Source material Block Start

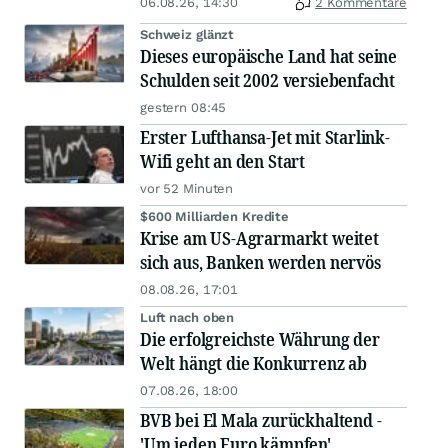
06.08.26, 14:30
2 Kommentare
Schweiz glänzt
Dieses europäische Land hat seine
Schulden seit 2002 versiebenfacht
gestern 08:45
Erster Lufthansa-Jet mit Starlink-
Wifi geht an den Start
vor 52 Minuten
$600 Milliarden Kredite
Krise am US-Agrarmarkt weitet
sich aus, Banken werden nervös
08.08.26, 17:01
Luft nach oben
Die erfolgreichste Währung der
Welt hängt die Konkurrenz ab
07.08.26, 18:00
BVB bei El Mala zurückhaltend -
'Um jeden Euro kämpfen'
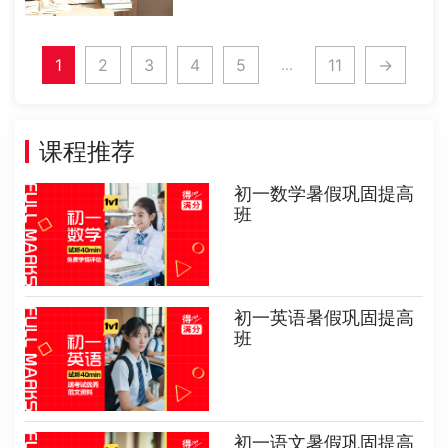
集中在一个班，因此班里就集中了同
一个年级当中最好的学生是为了能够
考取更好的大学准备的。现在有很多
1
2
3
4
5
11
→
高中都分普通班和实验班，在高考当
...
中实验班......
课程推荐
初一数学暑假巩固提高
班
初一英语暑假巩固提高
班
初一语文暑假巩固提高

Source material Block End

Problem to work on » When you repeat the data, keep it exact and drop every picture.

Written response »
06.08.26, 14:30
2 Kommentare
Schweiz glänzt
Dieses europäische Land hat seine
Schulden seit 2002 versiebenfacht
gestern 08:45
Erster Lufthansa-Jet mit Starlink-
Wifi geht an den Start
vor 52 Minuten
$600 Milliarden Kredite
Krise am US-Agrarmarkt weitet
sich aus, Banken werden nervös
08.08.26, 17:01
Luft nach oben
Die erfolgreichste Währung der
Welt hängt die Konkurrenz ab
07.08.26, 18:00
BVB bei El Mala zurückhaltend -
'Um jeden Euro kämpfen'
集中在一个班，因此班里就集中了同
一个年级当中最好的学生是为了能够
考取更好的大学准备的。现在有很多
1
2
3
4
5
11
→
高中都分普通班和实验班，在高考当
...
中实验班......
课程推荐
初一数学暑假巩固提高
班
初一英语暑假巩固提高
班
初一语文暑假巩固提高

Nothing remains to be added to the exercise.